Are you sure? As far as I understand the code the filter does not read from 
the file in any case today.  The functions would_convert_to_git_filter_fd() and 
convert_to_git_filter_fd() just avoid avoid mapping the file in Git. The content 
is still streamed via pipes:
https://github.com/git/git/commit/9035d75a2be9d80d82676504d69553245017f6d4

> It looks as if the multi-filter approach can use this in a similar way:
> Give the pathname to the filter, the filter opens the file for reading
> and stream the result via the pkt-line protocol into Git.
> This needs some more changes, and may be very well go into a separate patch
> series. (and should).
> 
> What I am asking for:
> When a multi-filter is used, the content is handled to the filter via pkt-line,
> and the result is given to Git via pkt-line ?
> Nothing wrong with it, I just wonder, if it should be mentioned somewhere.

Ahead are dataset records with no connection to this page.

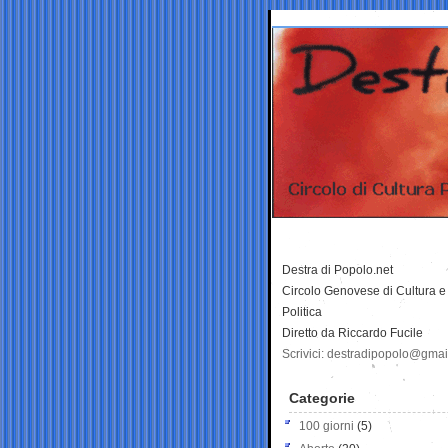
Destra di Popolo.net
Circolo Genovese di Cultura e
Politica
Diretto da Riccardo Fucile
Scrivici: destradipopolo@gma
Categorie
100 giorni
(5)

That is most certainly a good idea and the main reason I added "capabilities"
to the protocol. Joey Hess worked on this topic (not merged, yet) and I would 
like to make this available to the long-running filter protocol as soon as the
feature is available:
http://public-inbox.org/git/1468277112-9909-1-git-send-email-joeyh@xxxxxxxxxx/

>> +sub packet_read {
>> +    my $buffer;
>> +    my $bytes_read = read STDIN, $buffer, 4;
>> +    if ( $bytes_read == 0 ) {
>> +
>> +        # EOF - Git stopped talking to us!
>> +        exit();
>> +    }
>> +    elsif ( $bytes_read != 4 ) {
>> +        die "invalid packet size '$bytes_read' field";
>> +    }
> 
> This is half-kosher, I would say,
> (And I really. really would like to see an implementation in C ;-)

Would you be willing to contribute a patch? :-)

> A read function may look like this:
> 
>   ret = read(0, &buffer, 4);
>   if (ret < 0) {
>     /* Error, nothing we can do */
>     exit(1);
>   } else if (ret == 0) {
>     /* EOF  */
>     exit(0);
>   } else if (ret < 4) {
>     /* 
>      * Go and read more, until we have 4 bytes or EOF or Error */
>   } else {
>     /* Good case, see below */
>   }

I see. However, my intention was to provide an absolute minimal
example to teach a reader how the protocol works. I consider
all proper error handling an exercise for the reader ;-)

>> +#define CAP_CLEAN    (1u<<0)
>> +#define CAP_SMUDGE   (1u<<1)
> 
> Is CAP_ too generic, and GIT_FILTER_CAP (or so) less calling for trouble ?

I had something like that but Junio suggested these names in V4:
http://public-inbox.org/git/xmqq8twd8uld.fsf@xxxxxxxxxxxxxxxxxxxxxxxxxxx/

>> +
>> +	err = (strlen(filter_type) > PKTLINE_DATA_MAXLEN);
> 
> Extra () needed ?
> More () in the code...

I thought it might improve readability, but I will remove them
if you think this would be more consistent with existing Git code.

Thanks,
Lars